_WORK ITEM_: Print out the entries, word for word.

++++ RECORDS TO PROCESS ++++

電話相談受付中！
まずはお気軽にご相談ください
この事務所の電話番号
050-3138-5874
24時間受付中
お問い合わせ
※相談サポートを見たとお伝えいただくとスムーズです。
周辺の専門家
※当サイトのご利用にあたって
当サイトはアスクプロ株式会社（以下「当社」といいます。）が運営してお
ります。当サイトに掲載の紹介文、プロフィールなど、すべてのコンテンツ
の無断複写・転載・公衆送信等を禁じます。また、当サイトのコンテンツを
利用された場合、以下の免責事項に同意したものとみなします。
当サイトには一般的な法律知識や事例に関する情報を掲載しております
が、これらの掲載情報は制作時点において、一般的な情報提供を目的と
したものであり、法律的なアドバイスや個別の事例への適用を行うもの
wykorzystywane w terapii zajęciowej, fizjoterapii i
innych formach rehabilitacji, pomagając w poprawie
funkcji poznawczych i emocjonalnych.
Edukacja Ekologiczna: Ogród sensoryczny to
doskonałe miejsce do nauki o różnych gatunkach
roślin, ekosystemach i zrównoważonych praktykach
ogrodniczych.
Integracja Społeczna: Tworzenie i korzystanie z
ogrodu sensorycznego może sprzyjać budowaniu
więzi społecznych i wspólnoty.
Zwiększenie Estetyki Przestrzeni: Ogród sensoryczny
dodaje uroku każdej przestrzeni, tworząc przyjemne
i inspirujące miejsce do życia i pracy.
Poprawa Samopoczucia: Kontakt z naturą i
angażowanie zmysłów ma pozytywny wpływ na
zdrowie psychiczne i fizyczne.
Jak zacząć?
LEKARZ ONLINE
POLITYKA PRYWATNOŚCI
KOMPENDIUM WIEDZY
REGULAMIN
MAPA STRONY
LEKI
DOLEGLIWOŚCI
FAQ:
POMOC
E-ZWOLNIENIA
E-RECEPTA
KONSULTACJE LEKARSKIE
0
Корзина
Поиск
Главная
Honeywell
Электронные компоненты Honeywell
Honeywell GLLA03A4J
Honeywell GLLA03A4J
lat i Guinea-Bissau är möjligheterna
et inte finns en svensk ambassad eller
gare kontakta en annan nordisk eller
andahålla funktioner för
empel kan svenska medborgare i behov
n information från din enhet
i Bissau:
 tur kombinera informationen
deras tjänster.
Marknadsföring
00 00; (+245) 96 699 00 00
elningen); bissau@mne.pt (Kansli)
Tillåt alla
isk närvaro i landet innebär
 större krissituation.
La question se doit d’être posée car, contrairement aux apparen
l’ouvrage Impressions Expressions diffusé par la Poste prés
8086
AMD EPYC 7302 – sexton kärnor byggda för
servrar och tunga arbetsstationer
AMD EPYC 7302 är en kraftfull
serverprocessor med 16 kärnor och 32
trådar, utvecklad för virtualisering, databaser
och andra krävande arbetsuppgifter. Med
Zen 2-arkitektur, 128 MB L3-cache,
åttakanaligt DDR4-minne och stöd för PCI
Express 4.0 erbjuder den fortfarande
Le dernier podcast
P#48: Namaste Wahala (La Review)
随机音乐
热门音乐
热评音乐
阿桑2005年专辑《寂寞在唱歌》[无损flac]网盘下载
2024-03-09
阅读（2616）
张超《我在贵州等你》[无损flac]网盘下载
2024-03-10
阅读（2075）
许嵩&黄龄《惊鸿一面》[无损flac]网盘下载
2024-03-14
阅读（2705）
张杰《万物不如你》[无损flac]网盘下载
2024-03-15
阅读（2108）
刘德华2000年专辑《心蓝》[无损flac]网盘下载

++++

_EXPECTED ANSWER_:
電話相談受付中！
まずはお気軽にご相談ください
この事務所の電話番号
050-3138-5874
24時間受付中
お問い合わせ
※相談サポートを見たとお伝えいただくとスムーズです。
周辺の専門家
※当サイトのご利用にあたって
当サイトはアスクプロ株式会社（以下「当社」といいます。）が運営してお
ります。当サイトに掲載の紹介文、プロフィールなど、すべてのコンテンツ
の無断複写・転載・公衆送信等を禁じます。また、当サイトのコンテンツを
利用された場合、以下の免責事項に同意したものとみなします。
当サイトには一般的な法律知識や事例に関する情報を掲載しております
が、これらの掲載情報は制作時点において、一般的な情報提供を目的と
したものであり、法律的なアドバイスや個別の事例への適用を行うもの
wykorzystywane w terapii zajęciowej, fizjoterapii i
innych formach rehabilitacji, pomagając w poprawie
funkcji poznawczych i emocjonalnych.
Edukacja Ekologiczna: Ogród sensoryczny to
doskonałe miejsce do nauki o różnych gatunkach
roślin, ekosystemach i zrównoważonych praktykach
ogrodniczych.
Integracja Społeczna: Tworzenie i korzystanie z
ogrodu sensorycznego może sprzyjać budowaniu
więzi społecznych i wspólnoty.
Zwiększenie Estetyki Przestrzeni: Ogród sensoryczny
dodaje uroku każdej przestrzeni, tworząc przyjemne
i inspirujące miejsce do życia i pracy.
Poprawa Samopoczucia: Kontakt z naturą i
angażowanie zmysłów ma pozytywny wpływ na
zdrowie psychiczne i fizyczne.
Jak zacząć?
LEKARZ ONLINE
POLITYKA PRYWATNOŚCI
KOMPENDIUM WIEDZY
REGULAMIN
MAPA STRONY
LEKI
DOLEGLIWOŚCI
FAQ:
POMOC
E-ZWOLNIENIA
E-RECEPTA
KONSULTACJE LEKARSKIE
0
Корзина
Поиск
Главная
Honeywell
Электронные компоненты Honeywell
Honeywell GLLA03A4J
Honeywell GLLA03A4J
lat i Guinea-Bissau är möjligheterna
et inte finns en svensk ambassad eller
gare kontakta en annan nordisk eller
andahålla funktioner för
empel kan svenska medborgare i behov
n information från din enhet
i Bissau:
 tur kombinera informationen
deras tjänster.
Marknadsföring
00 00; (+245) 96 699 00 00
elningen); bissau@mne.pt (Kansli)
Tillåt alla
isk närvaro i landet innebär
 större krissituation.
La question se doit d’être posée car, contrairement aux apparen
l’ouvrage Impressions Expressions diffusé par la Poste prés
8086
AMD EPYC 7302 – sexton kärnor byggda för
servrar och tunga arbetsstationer
AMD EPYC 7302 är en kraftfull
serverprocessor med 16 kärnor och 32
trådar, utvecklad för virtualisering, databaser
och andra krävande arbetsuppgifter. Med
Zen 2-arkitektur, 128 MB L3-cache,
åttakanaligt DDR4-minne och stöd för PCI
Express 4.0 erbjuder den fortfarande
Le dernier podcast
P#48: Namaste Wahala (La Review)
随机音乐
热门音乐
热评音乐
阿桑2005年专辑《寂寞在唱歌》[无损flac]网盘下载
2024-03-09
阅读（2616）
张超《我在贵州等你》[无损flac]网盘下载
2024-03-10
阅读（2075）
许嵩&黄龄《惊鸿一面》[无损flac]网盘下载
2024-03-14
阅读（2705）
张杰《万物不如你》[无损flac]网盘下载
2024-03-15
阅读（2108）
刘德华2000年专辑《心蓝》[无损flac]网盘下载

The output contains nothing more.